"""

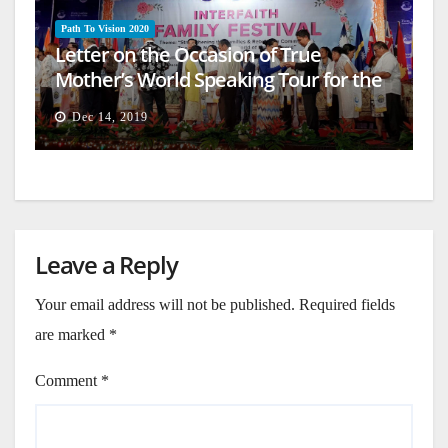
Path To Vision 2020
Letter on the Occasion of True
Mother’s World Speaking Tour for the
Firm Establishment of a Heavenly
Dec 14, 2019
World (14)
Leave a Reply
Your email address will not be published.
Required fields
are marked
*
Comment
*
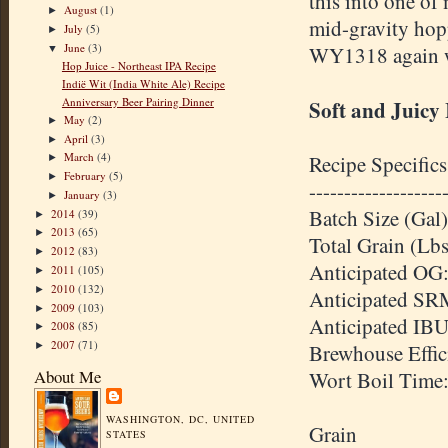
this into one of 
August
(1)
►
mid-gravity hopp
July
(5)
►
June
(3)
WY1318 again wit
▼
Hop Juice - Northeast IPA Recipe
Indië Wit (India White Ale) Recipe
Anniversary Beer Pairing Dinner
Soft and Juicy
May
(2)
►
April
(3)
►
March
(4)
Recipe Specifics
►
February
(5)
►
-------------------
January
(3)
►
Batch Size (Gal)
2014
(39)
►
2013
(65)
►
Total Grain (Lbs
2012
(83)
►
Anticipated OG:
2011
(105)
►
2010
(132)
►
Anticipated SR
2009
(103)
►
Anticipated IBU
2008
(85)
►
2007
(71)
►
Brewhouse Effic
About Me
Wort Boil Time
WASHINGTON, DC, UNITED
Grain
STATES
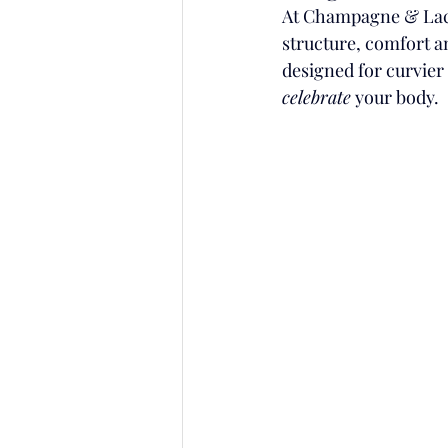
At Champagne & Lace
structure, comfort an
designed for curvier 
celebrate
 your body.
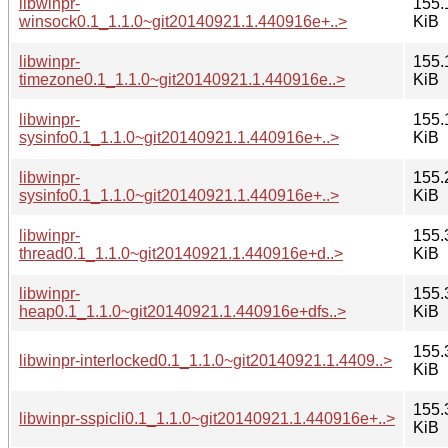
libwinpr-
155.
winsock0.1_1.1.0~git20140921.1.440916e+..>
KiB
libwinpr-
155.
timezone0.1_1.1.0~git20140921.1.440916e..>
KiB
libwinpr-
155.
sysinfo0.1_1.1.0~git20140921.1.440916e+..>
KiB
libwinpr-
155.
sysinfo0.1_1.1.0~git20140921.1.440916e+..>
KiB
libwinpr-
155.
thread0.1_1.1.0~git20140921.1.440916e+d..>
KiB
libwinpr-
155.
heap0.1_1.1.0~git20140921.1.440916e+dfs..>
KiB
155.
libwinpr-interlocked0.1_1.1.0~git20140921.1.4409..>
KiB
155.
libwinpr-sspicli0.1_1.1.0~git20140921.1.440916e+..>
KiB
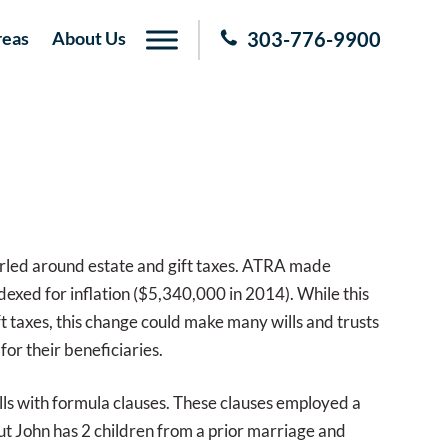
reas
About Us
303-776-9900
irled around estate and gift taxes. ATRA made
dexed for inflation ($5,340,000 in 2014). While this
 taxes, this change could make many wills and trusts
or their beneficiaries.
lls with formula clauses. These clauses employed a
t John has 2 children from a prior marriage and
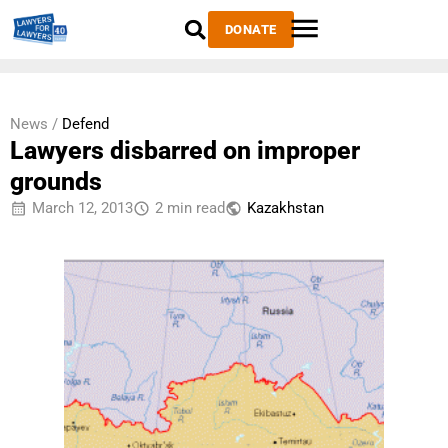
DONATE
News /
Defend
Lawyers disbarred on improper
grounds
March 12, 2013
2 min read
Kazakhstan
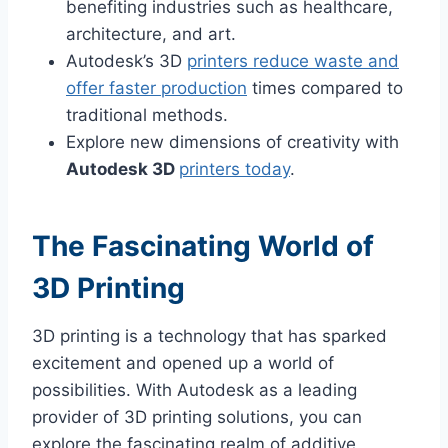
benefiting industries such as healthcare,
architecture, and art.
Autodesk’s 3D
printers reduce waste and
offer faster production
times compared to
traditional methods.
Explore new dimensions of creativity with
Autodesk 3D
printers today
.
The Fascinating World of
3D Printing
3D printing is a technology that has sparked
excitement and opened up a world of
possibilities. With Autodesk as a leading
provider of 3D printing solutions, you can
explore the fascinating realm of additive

"""

# [Task to complete]
In how many lines of the data does the string "Anticipated" appear? Give only the number.

# [Answer for this exercise]
3